Luke sauntered to the table and put his messenger bag down before pulling out a thick file. Thick files were never good. The silverfish in the room informed Andi that Luke was still in a battle with his nail fungus, the sharp profile of the polish he used as much a part of him as the unique shape he presented through the legs of the spiders in the corner and the pheromone picture the dying moth at the ceiling provided. For Andi, it was as if Gelman’s body, the solid thing he could see with his own—very mediocre—eyes, was over-layered with versions of him that were at the same time more accurate and yet a lot blurrier than what Andi’s human senses provided.
George stepped next to him. His profile so familiar, Andi immediately relaxed. His partner braced himself on the backrest of one of the chairs. “What have you got for us?”
Luke opened the file, his body language just hesitant enough to make Andi look closer. There was a spike in his pheromones. Something wasn’t quite right, not inherently wrong either, for that Luke was too calm.
“Well, the more correct question will probably be, what have you got for us?”
George cocked his head. “Are we playing twenty questions?”
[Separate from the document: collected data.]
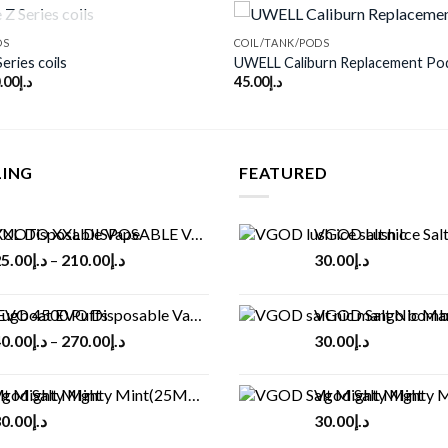
OUT OF STOCK
DS
COIL/TANK/PODS
eries coils
UWELL Caliburn Replacement Po
.00
د.إ
45.00
د.إ
Add to
wishlist
LING
FEATURED
UOTO XXL DISPOSABLE VAPE KIT(2500 PUFFS)
VGOD Lush Ice Salt
5.00
د.إ
–
210.00
د.إ
30.00
د.إ
ugboat EVO Disposable Vape (4500Puffs)
VGOD Salt Nic M
0.00
د.إ
–
270.00
د.إ
30.00
د.إ
god Salt Mighty Mint(25MG/50MG)
Vgod Salt Mighty Mint
0.00
د.إ
30.00
د.إ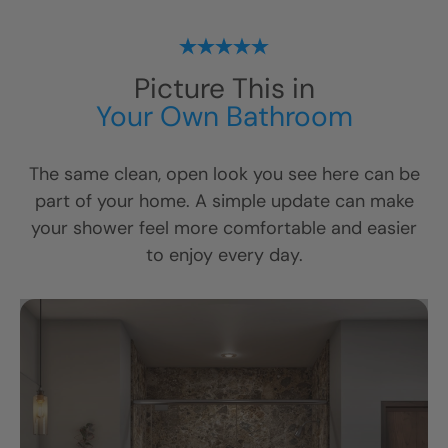
Picture This in
Your Own Bathroom
The same clean, open look you see here can be
part of your home. A simple update can make
your shower feel more comfortable and easier
to enjoy every day.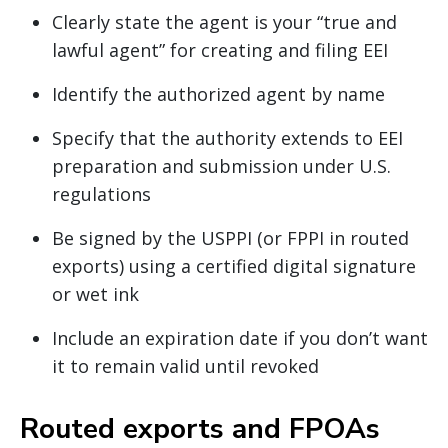
Clearly state the agent is your “true and
lawful agent” for creating and filing EEI
Identify the authorized agent by name
Specify that the authority extends to EEI
preparation and submission under U.S.
regulations
Be signed by the USPPI (or FPPI in routed
exports) using a certified digital signature
or wet ink
Include an expiration date if you don’t want
it to remain valid until revoked
Routed exports and FPOAs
“No. I’m just not entirely sure how to present the facts to you because I’m not entirely sure what the facts are.”
“How about you just hit us with whatever you think you got, and we’ll go from there?” His partner, always the diplomat.
“Fine. If you ask the chief of the Spartanburg Police Department, Timothy Savalle, he’ll tell you that there is no case whatsoever. That it’s all just a string of freaky coincidences.”
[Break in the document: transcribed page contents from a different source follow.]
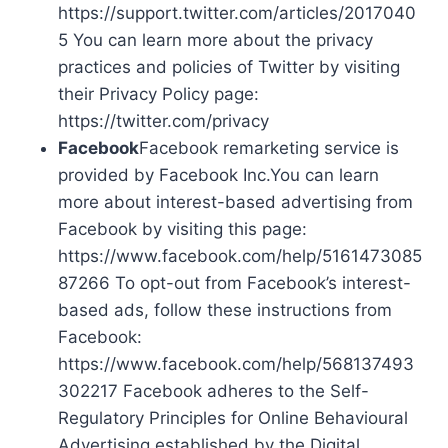
https://support.twitter.com/articles/2017040
5 You can learn more about the privacy
practices and policies of Twitter by visiting
their Privacy Policy page:
https://twitter.com/privacy
Facebook
Facebook remarketing service is
provided by Facebook Inc.You can learn
more about interest-based advertising from
Facebook by visiting this page:
https://www.facebook.com/help/5161473085
87266 To opt-out from Facebook’s interest-
based ads, follow these instructions from
Facebook:
https://www.facebook.com/help/568137493
302217 Facebook adheres to the Self-
Regulatory Principles for Online Behavioural
Advertising established by the Digital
“By the tone of your voice, I assume there are people who do not share the chief’s view?” Andi always marveled at how good George was with words.
“Well, there is one FBI agent, Susannah DeCapristo, who very loudly insists that there is no such thing as a coincidence.”
“She’s probably right.”
“Not necessarily.” Luke selected a paper from the file. “We’re looking at nine possible murders, starting last year in April.”
“You think that because…” George tried to be patient, but Andi could read it in the tension of his muscles as well as in the tiny electric shocks that said tension sent through the room, unnoticed by the humans but like lightning for the pill bugs under the skirting.